Zogenaamde "Schans van de Ruiter", ten zuidwesten aan het begin van de "Dodengang". Oost-west georiënteerde en opgehoogde verdedigingsstelling bestaande uit twee evenwijdige loopgraven waarbij de ene loopgraaf boven de andere is geplaatst. Borstweringen evenveens uit zakjes gevuld met kiftbeton. Voorts labyrint van onder meer trappen, aarden plateaus, betonnen doorgangen, observatieposten en bunkers in geprefabriceerde betonblokken en monolietbeton.
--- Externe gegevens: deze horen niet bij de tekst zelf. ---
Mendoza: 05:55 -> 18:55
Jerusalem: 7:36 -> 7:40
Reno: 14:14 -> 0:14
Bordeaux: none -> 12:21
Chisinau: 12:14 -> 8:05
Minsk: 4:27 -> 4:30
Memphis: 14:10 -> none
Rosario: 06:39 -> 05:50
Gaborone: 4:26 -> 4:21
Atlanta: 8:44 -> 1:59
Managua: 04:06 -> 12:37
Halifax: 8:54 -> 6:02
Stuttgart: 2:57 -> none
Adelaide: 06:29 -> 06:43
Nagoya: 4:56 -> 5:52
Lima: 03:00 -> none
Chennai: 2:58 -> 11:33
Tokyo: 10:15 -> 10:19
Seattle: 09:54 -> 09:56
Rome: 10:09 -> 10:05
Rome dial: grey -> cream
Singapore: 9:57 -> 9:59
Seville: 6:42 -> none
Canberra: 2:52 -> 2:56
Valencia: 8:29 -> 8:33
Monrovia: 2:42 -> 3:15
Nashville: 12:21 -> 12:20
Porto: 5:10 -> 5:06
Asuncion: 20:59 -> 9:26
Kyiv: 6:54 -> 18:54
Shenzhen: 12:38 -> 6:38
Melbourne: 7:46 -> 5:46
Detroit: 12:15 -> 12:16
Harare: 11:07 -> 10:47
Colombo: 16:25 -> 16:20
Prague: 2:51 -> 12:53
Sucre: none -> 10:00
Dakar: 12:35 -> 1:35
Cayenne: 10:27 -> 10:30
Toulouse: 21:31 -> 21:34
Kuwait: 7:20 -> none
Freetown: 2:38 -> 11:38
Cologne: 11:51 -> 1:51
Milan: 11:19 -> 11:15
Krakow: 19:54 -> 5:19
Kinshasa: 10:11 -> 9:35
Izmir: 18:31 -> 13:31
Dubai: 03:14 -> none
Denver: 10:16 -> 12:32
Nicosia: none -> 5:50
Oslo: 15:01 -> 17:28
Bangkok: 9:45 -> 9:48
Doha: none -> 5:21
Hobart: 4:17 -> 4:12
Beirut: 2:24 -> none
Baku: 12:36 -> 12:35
Zogenaamde Demarcatiepaal nummer 12 opgesteld ten noorden van de "Dodengang".
Deze demarcatiepaal is één van de 22 demarcatiepalen die door de "Koninklijke Touring Club van België" in 1921 werden opgericht om de verste opmars van de Duitse troepen op nationale bodem te markeren. De oorspronkelijke tekst "hier werd de overweldiger tot staan gebracht" en de Engelse en Franse vertaling werden tijdens de Tweede Wereldoorlog door de Duitse bezetter weggehakt.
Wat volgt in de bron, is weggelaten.